**Records to process:**
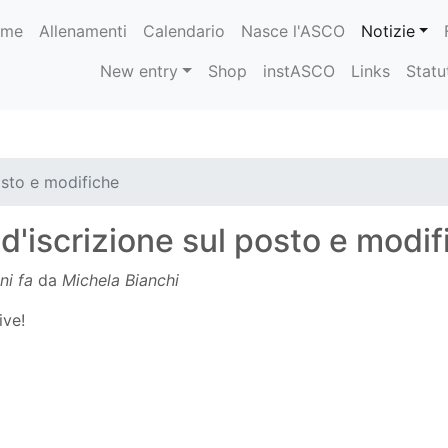
ome
Allenamenti
Calendario
Nasce l'ASCO
Notizie
New entry
Shop
instASCO
Links
Statu
osto e modifiche
d'iscrizione sul posto e modif
ni fa
da
Michela Bianchi
ive!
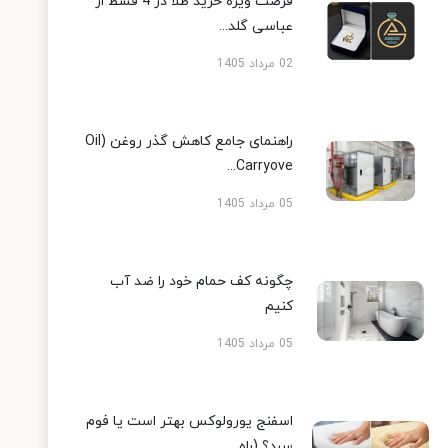
فرصت ویژه خرید طلا در 4 قسط از
عباسی گلد...
02 مرداد 1405
راهنمای جامع کاهش گذر روغن (Oil
Carryove...
05 مرداد 1405
چگونه کف حمام خود را ضد آب
کنیم
05 مرداد 1405
اسفنج یورولوکس بهتر است یا فوم
سرد؟ (راه...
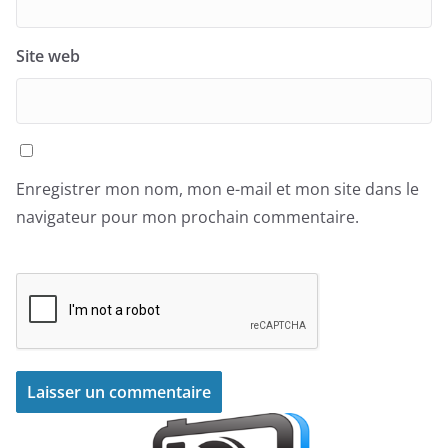
Site web
Enregistrer mon nom, mon e-mail et mon site dans le
navigateur pour mon prochain commentaire.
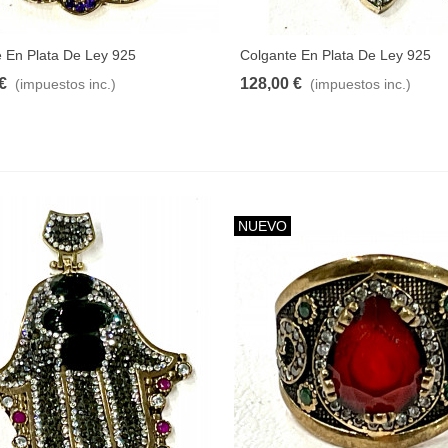
 En Plata De Ley 925
Colgante En Plata De Ley 925
€
128,00 €
(impuestos inc.)
(impuestos inc.)
NUEVO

**Directions:** Quote the records in full and exactly; skip any image.

**Expected output:**
ome
Allenamenti
Calendario
Nasce l'ASCO
Notizie
New entry
Shop
instASCO
Links
Statu
osto e modifiche
d'iscrizione sul posto e modif
ni fa
da
Michela Bianchi
ive!
فرصت ویژه خرید طلا در 4 قسط از
عباسی گلد...
02 مرداد 1405
راهنمای جامع کاهش گذر روغن (Oil
Carryove...
05 مرداد 1405
چگونه کف حمام خود را ضد آب
کنیم
05 مرداد 1405
اسفنج یورولوکس بهتر است یا فوم
سرد؟ (راه...
Site web
Enregistrer mon nom, mon e-mail et mon site dans le
navigateur pour mon prochain commentaire.
 En Plata De Ley 925
Colgante En Plata De Ley 925
€
128,00 €
(impuestos inc.)
(impuestos inc.)
NUEVO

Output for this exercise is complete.